Ausweichbahnhof Wasserscheide

Auf einen Blick

Art der Betriebsstelle: Ausweichbahnhof und Wasserstation

Lage:
• Im Bereich der Wasserscheide zwischen Wieslauter- und Sauergebiet
• Höchstgelegener Betriebsbahnhof der Wasgenwaldbahn

Gleisanlagen:
• Nebengleis mit 160 Metern Nutzlänge
• Sackgleis mit 150 Metern Nutzlänge
• Mehrere Weichen für Rangier- und Kreuzungsfahrten

Betriebseinrichtungen:
• Beleuchtete Bahnanlage
• Bahneigene Streckenfernsprechleitung
• Sprechstationen in Wellblech-Telefonhäuschen

Wasserversorgung:
• Wichtige Wasserstation für dampfbetriebene Lokomotiven
• Bereitstellung von Wasserwagen zur Lokomotivversorgung
• Ergänzung von Kohlevorräten bei Bedarf

Besonderheiten:
• Kreuzungsbahnhof auf der eingleisigen Strecke
• Endpunkt der längsten Steigungsstrecke von Bundenthal
• Mögliche Nutzung des Sackgleises zur Holzverladung
• Eindeutige Nachweise hierfür liegen bislang nicht vor

Ingenieurmaßnahmen:
• Hangsicherung im Bereich der Kehrschleife
• Errichtung einer Beton-Fußmauer nach einem Hangrutsch
• Bogenförmig eingebaute Granitblöcke zur Stabilisierung
• Entwässerung mittels Faschinen aus Stroh- und Gehölzbündeln

Betriebliche Bedeutung:
• Wichtiger Kreuzungs- und Versorgungspunkt der Strecke
• Versorgung der Lokomotiven nach der rund 6 Kilometer langen Bergfahrt
• Sicherung eines reibungslosen Betriebs auf dem anspruchsvollsten Streckenabschnitt der Wasgenwaldbahn

Betriebsstelle Wasserscheide

Die Betriebsstelle Wasserscheide diente als Ausweichbahnhof auf der Strecke durch den Wasgenwald.
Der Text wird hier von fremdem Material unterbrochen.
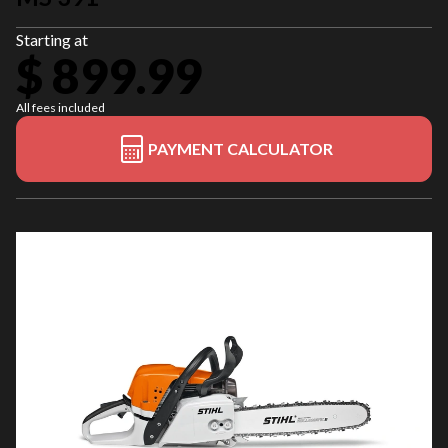
Starting at
$ 899.99
All fees included
PAYMENT CALCULATOR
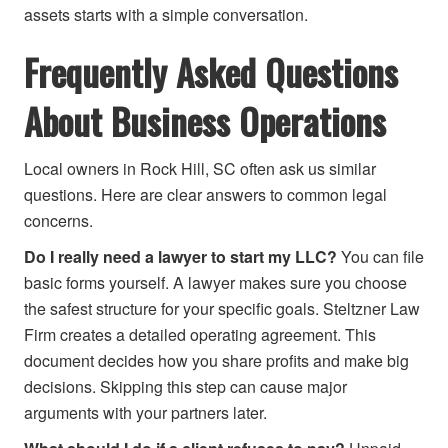
assets starts with a simple conversation.
Frequently Asked Questions
About Business Operations
Local owners in Rock Hill, SC often ask us similar
questions. Here are clear answers to common legal
concerns.
Do I really need a lawyer to start my LLC?
You can file
basic forms yourself. A lawyer makes sure you choose
the safest structure for your specific goals. Steltzner Law
Firm creates a detailed operating agreement. This
document decides how you share profits and make big
decisions. Skipping this step can cause major
arguments with your partners later.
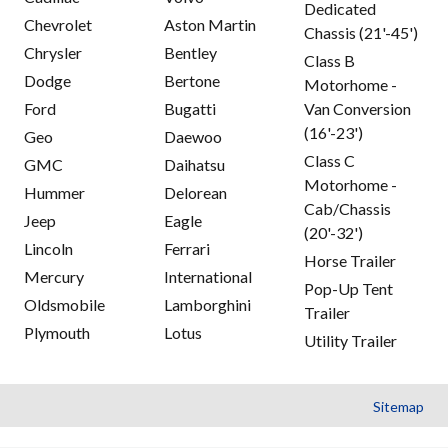
Dedicated
Chevrolet
Aston Martin
Chassis (21'-45')
Chrysler
Bentley
Class B
Dodge
Bertone
Motorhome -
Ford
Bugatti
Van Conversion
(16'-23')
Geo
Daewoo
Class C
GMC
Daihatsu
Motorhome -
Hummer
Delorean
Cab/Chassis
Jeep
Eagle
(20'-32')
Lincoln
Ferrari
Horse Trailer
Mercury
International
Pop-Up Tent
Oldsmobile
Lamborghini
Trailer
Plymouth
Lotus
Utility Trailer
Sitemap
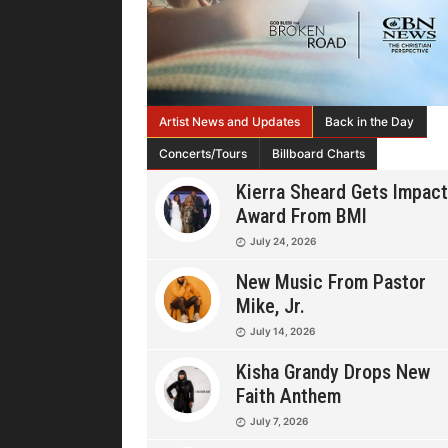
Artist News and Updates
Back in the Day
Concerts/Tours
Billboard Charts
Kierra Sheard Gets Impact
Award From BMI
July 24, 2026
New Music From Pastor
Mike, Jr.
July 14, 2026
Kisha Grandy Drops New
Faith Anthem
July 7, 2026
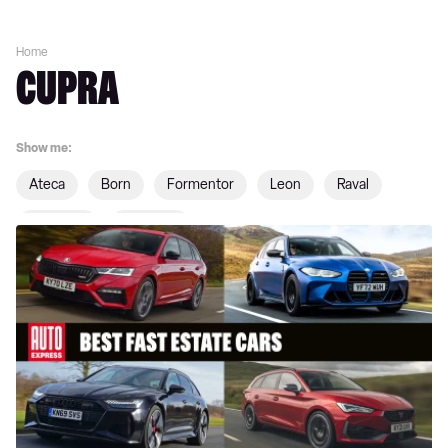
Home
CUPRA
Show me:
Ateca
Born
Formentor
Leon
Raval
Tavascan
Terramar
Best
fast
estate
cars
on
sale
2026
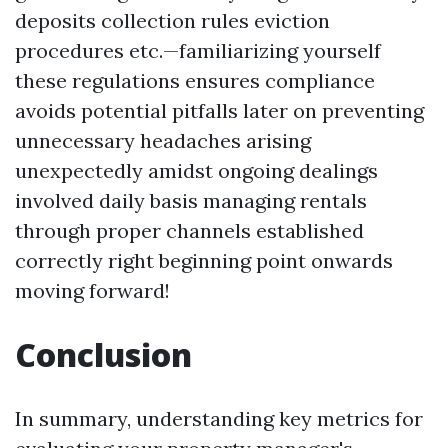
deposits collection rules eviction
procedures etc.—familiarizing yourself
these regulations ensures compliance
avoids potential pitfalls later on preventing
unnecessary headaches arising
unexpectedly amidst ongoing dealings
involved daily basis managing rentals
through proper channels established
correctly right beginning point onwards
moving forward!
Conclusion
In summary, understanding key metrics for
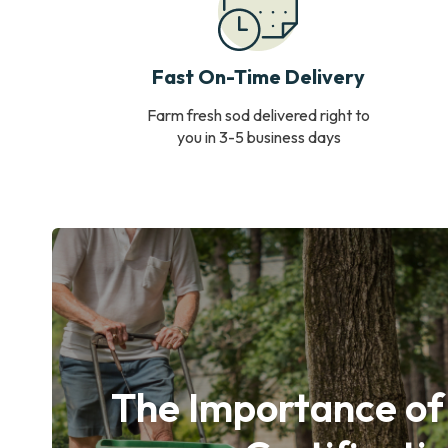
Fast On-Time Delivery
Farm fresh sod delivered right to
you in 3-5 business days
The Importance of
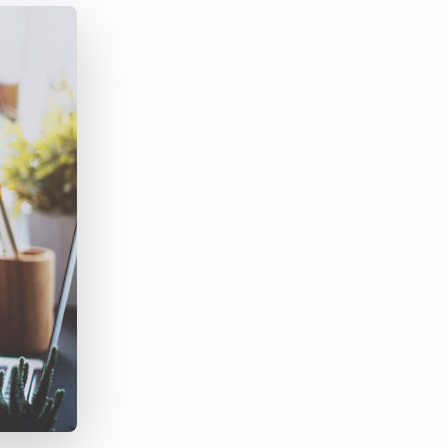
Bullhorn Jobscience
Bullhorn Connexys
Bullhorn Talent Platform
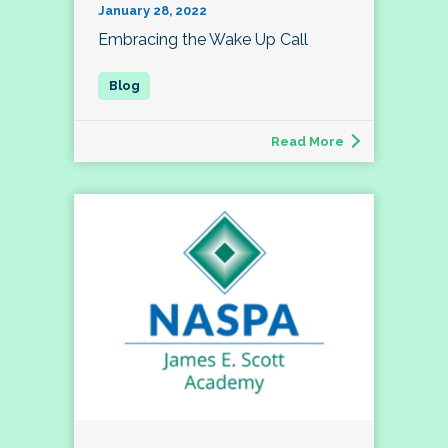
January 28, 2022
Embracing the Wake Up Call
Read More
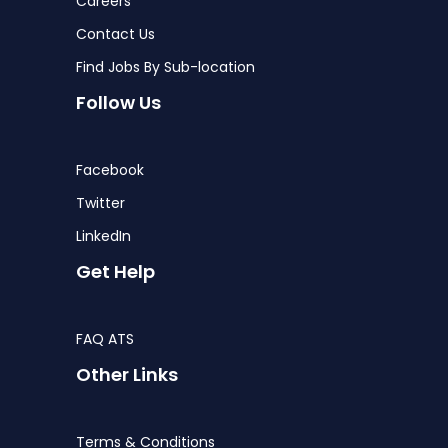
Careers
Contact Us
Find Jobs By Sub-location
Follow Us
Facebook
Twitter
LinkedIn
Get Help
FAQ ATS
Other Links
Terms & Conditions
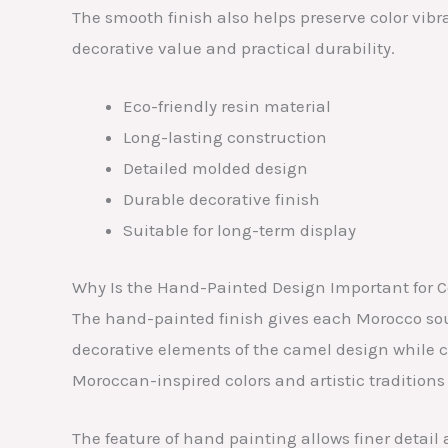
The smooth finish also helps preserve color vibr
decorative value and practical durability.
Eco-friendly resin material
Long-lasting construction
Detailed molded design
Durable decorative finish
Suitable for long-term display
Why Is the Hand-Painted Design Important for C
The hand-painted finish gives each Morocco sou
decorative elements of the camel design while c
Moroccan-inspired colors and artistic traditions
The feature of hand painting allows finer detai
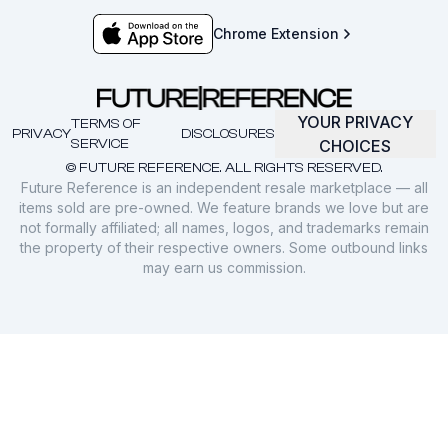
Chrome Extension
YOUR PRIVACY
TERMS OF
PRIVACY
DISCLOSURES
SERVICE
CHOICES
© FUTURE REFERENCE. ALL RIGHTS RESERVED.
Future Reference is an independent resale marketplace — all
items sold are pre-owned. We feature brands we love but are
not formally affiliated; all names, logos, and trademarks remain
the property of their respective owners. Some outbound links
may earn us commission.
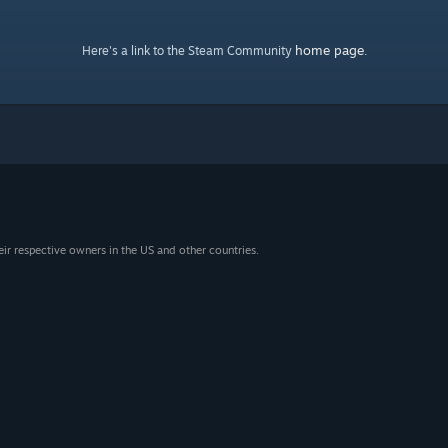
home page
Here's a link to the Steam Community
.
eir respective owners in the US and other countries.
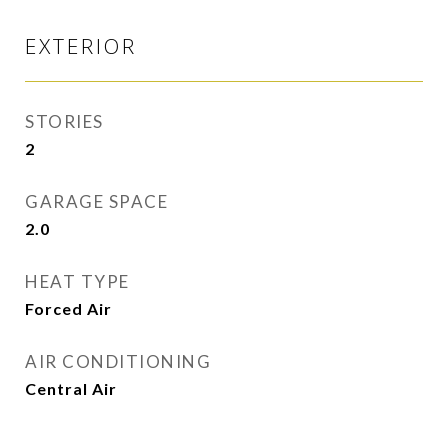
EXTERIOR
STORIES
2
GARAGE SPACE
2.0
HEAT TYPE
Forced Air
AIR CONDITIONING
Central Air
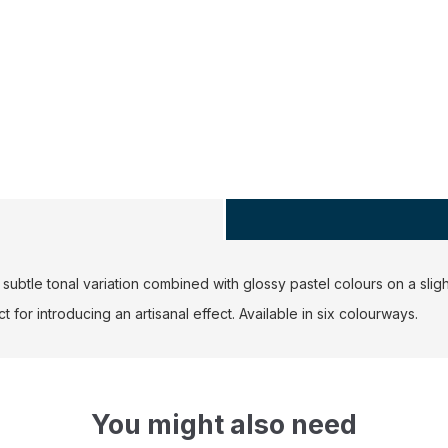
ubtle tonal variation combined with glossy pastel colours on a slig
 for introducing an artisanal effect. Available in six colourways.
You might also need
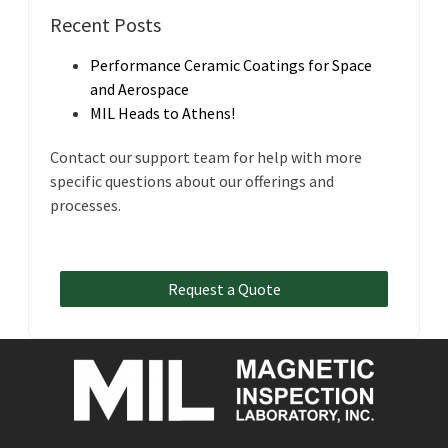
Recent Posts
Performance Ceramic Coatings for Space
and Aerospace
MIL Heads to Athens!
Contact our support team for help with more
specific questions about our offerings and
processes.
Request a Quote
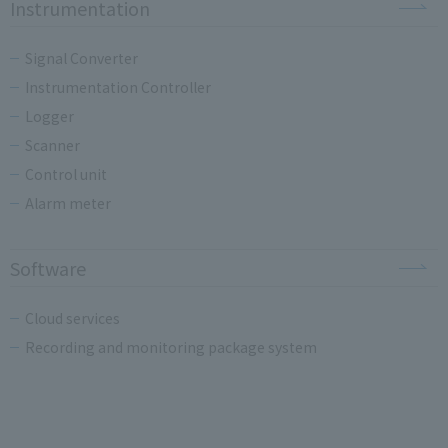
Instrumentation
Signal Converter
Instrumentation Controller
Logger
Scanner
Control unit
Alarm meter
Software
Cloud services
Recording and monitoring package system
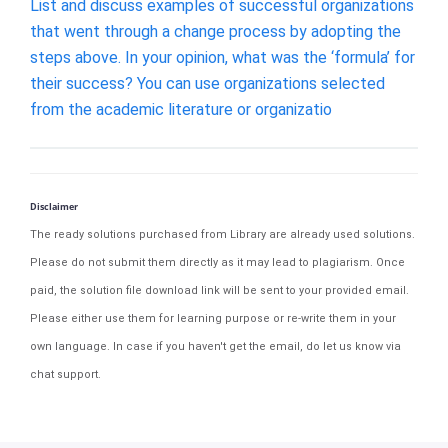
List and discuss examples of successful organizations
that went through a change process by adopting the
steps above. In your opinion, what was the ‘formula’ for
their success? You can use organizations selected
from the academic literature or organizatio
Disclaimer
The ready solutions purchased from Library are already used solutions.
Please do not submit them directly as it may lead to plagiarism. Once
paid, the solution file download link will be sent to your provided email.
Please either use them for learning purpose or re-write them in your
own language. In case if you haven't get the email, do let us know via
chat support.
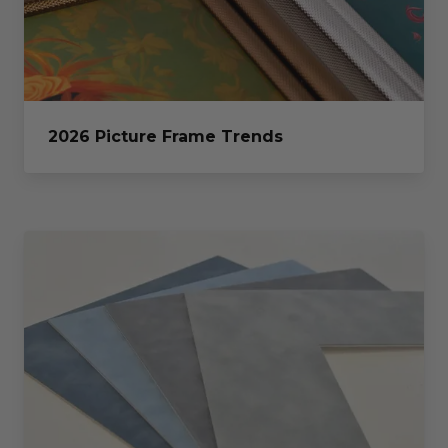
2026 Picture Frame Trends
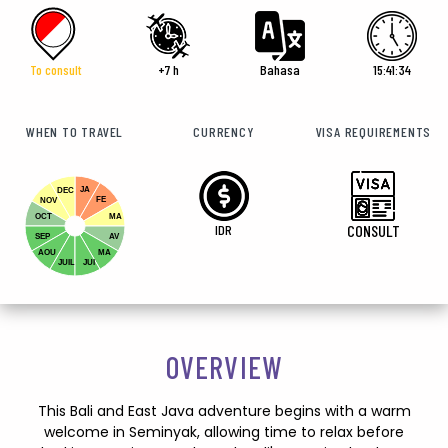
To consult
+7 h
Bahasa
15:41:36
WHEN TO TRAVEL
CURRENCY
VISA REQUIREMENTS
JA
DEC
FE
NOV
OCT
MA
IDR
CONSULT
SEP
AV
AOU
MA
JUIL
JUI
OVERVIEW
This Bali and East Java adventure begins with a warm
welcome in Seminyak, allowing time to relax before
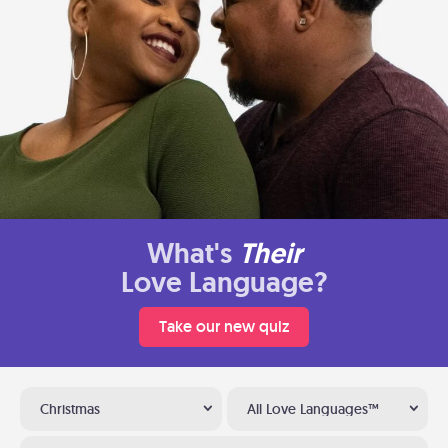
What's
Their
Love Language?
Take our new quiz
Christmas
All Love Languages™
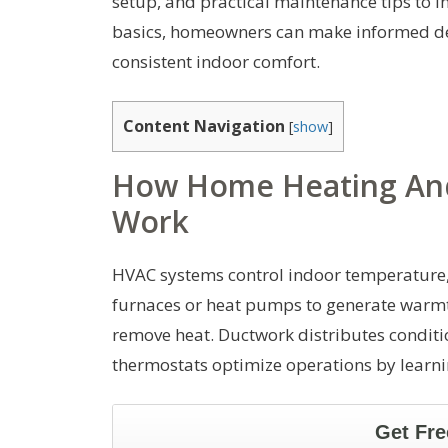
setup, and practical maintenance tips to i
basics, homeowners can make informed dec
consistent indoor comfort.
Content Navigation
[
show
]
How Home Heating And
Work
HVAC systems control indoor temperature, h
furnaces or heat pumps to generate warmth
remove heat. Ductwork distributes conditi
thermostats optimize operations by learni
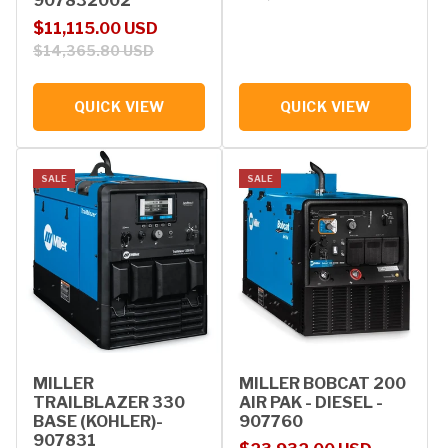
907832002
Sale price
Regular price
$11,115.00 USD
$14,365.80 USD
QUICK VIEW
QUICK VIEW
SALE
SALE
MILLER
MILLER BOBCAT 200
TRAILBLAZER 330
AIR PAK - DIESEL -
BASE (KOHLER)-
907760
907831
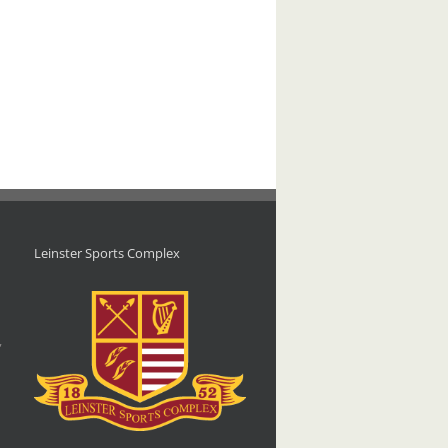
Leinster Sports Complex
d
,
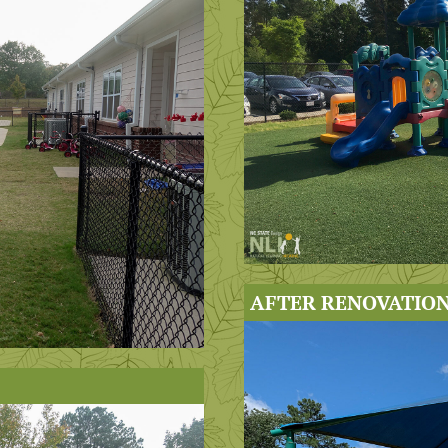
AFTER RENOVATION 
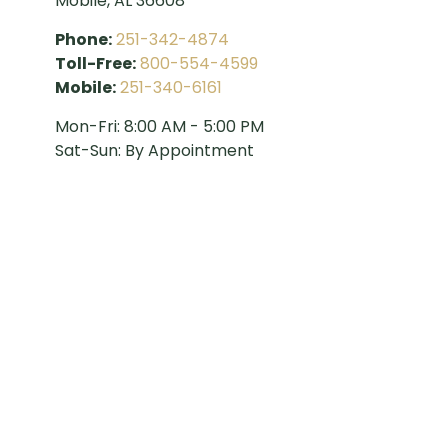
Mobile,
AL
36608
Phone:
251-342-4874
Toll-Free:
800-554-4599
Mobile:
251-340-6161
Mon-Fri:
8:00 AM
-
5:00 PM
Sat-Sun:
By Appointment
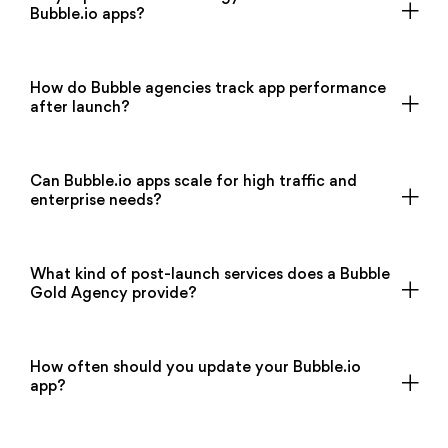
Bubble.io apps?
How do Bubble agencies track app performance
after launch?
Can Bubble.io apps scale for high traffic and
enterprise needs?
What kind of post-launch services does a Bubble
Gold Agency provide?
How often should you update your Bubble.io
app?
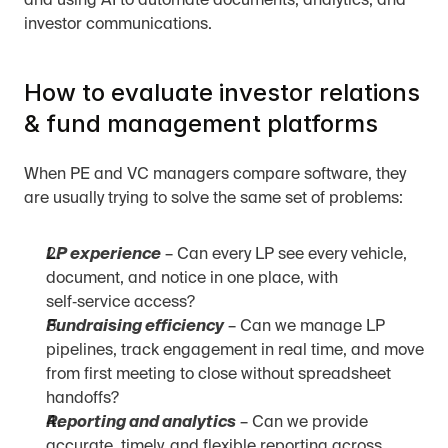
and using AI to automate documents, analytics, and 
investor communications.
How to evaluate investor relations 
& fund management platforms
When PE and VC managers compare software, they 
are usually trying to solve the same set of problems:
LP experience
 – Can every LP see every vehicle, 
document, and notice in one place, with 
self‑service access?
Fundraising efficiency
 – Can we manage LP 
pipelines, track engagement in real time, and move 
from first meeting to close without spreadsheet 
handoffs?
Reporting and analytics
 – Can we provide 
accurate, timely, and flexible reporting across 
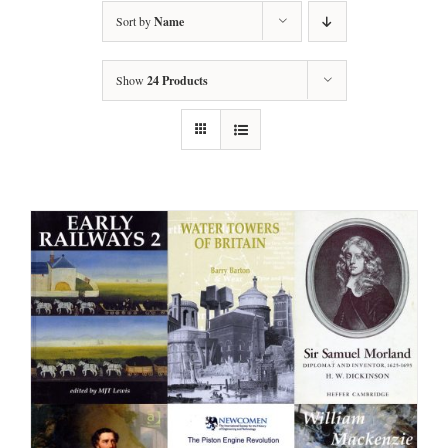
Sort by
Name
Show
24 Products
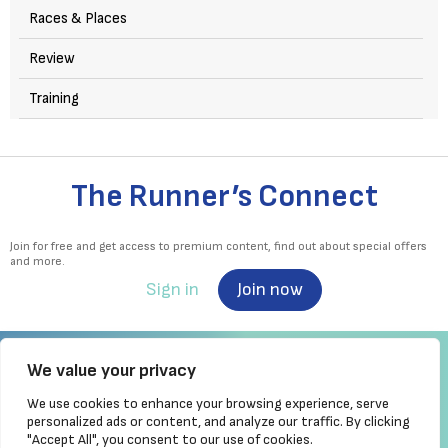
Races & Places
Review
Training
The Runner’s Connect
Join for free and get access to premium content, find out about special offers
and more.
Sign in
Join now
We value your privacy
We use cookies to enhance your browsing experience, serve
Irish Runner is Ireland's ONLY running magazine available! Irish owned, written,
personalized ads or content, and analyze our traffic. By clicking
produced!
"Accept All", you consent to our use of cookies.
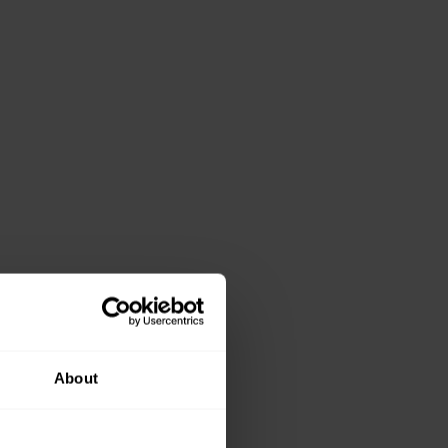
About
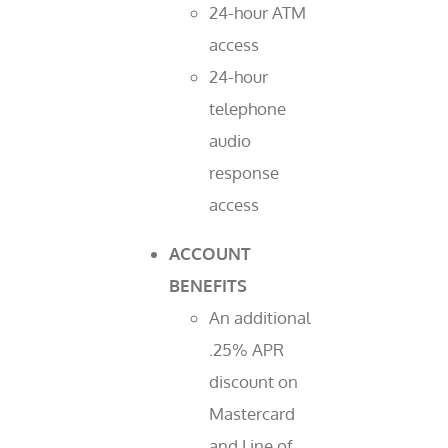
24-hour ATM
access
24-hour
telephone
audio
response
access
ACCOUNT
BENEFITS
An additional
.25% APR
discount on
Mastercard
and Line of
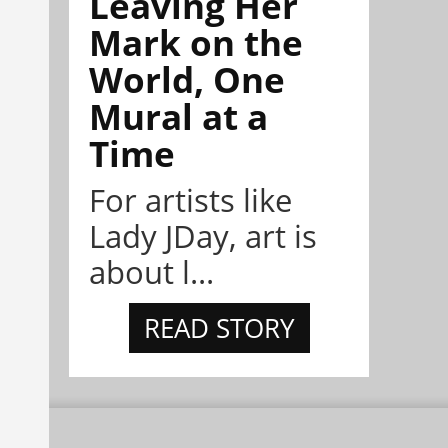
Leaving Her
Mark on the
World, One
Mural at a
Time
For artists like
Lady JDay, art is
about l...
READ STORY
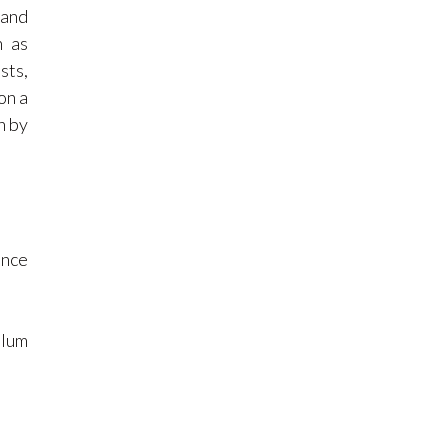
 and
n as
sts,
on a
n by
ence
ulum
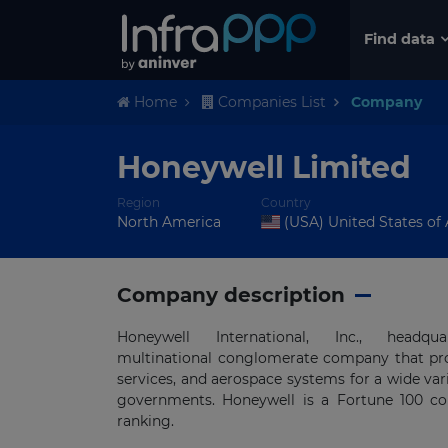
Find data
Home
Companies List
Company
Honeywell Limited
Region
Country
North America
(USA) United States of
Company description
Honeywell International, Inc., hea
multinational conglomerate company that pr
services, and aerospace systems for a wide va
governments. Honeywell is a Fortune 100 com
ranking.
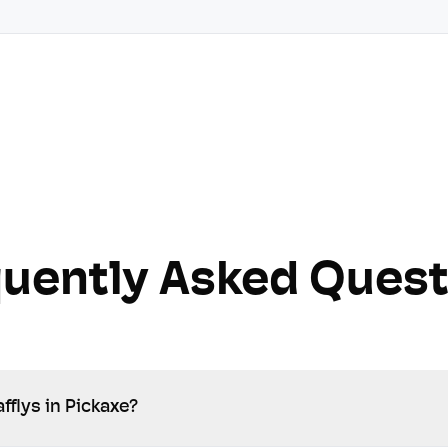
quently Asked Quest
fflys in Pickaxe?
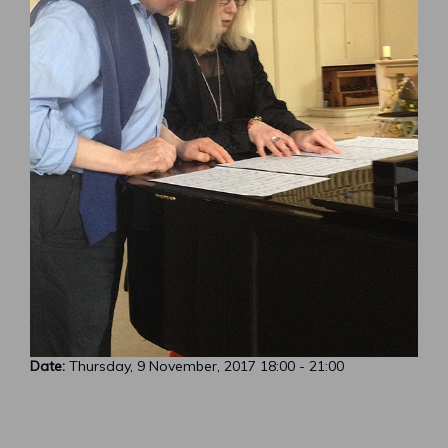
Date:
Thursday, 9 November, 2017
18:00
-
21:00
Die Anlage verfügte über ein Nebengleis mit einer Nutzlänge von 160 Metern sowie ein Sackgleis von 150 Metern Nutzlänge. Mehrere Weichen ermöglichten die erforderlichen Rangier- und Kreuzungsfahrten. Die gesamte Bahnanlage war beleuchtet, um auch bei ungünstigen Lichtverhältnissen einen sicheren Betriebsablauf zu gewährleisten.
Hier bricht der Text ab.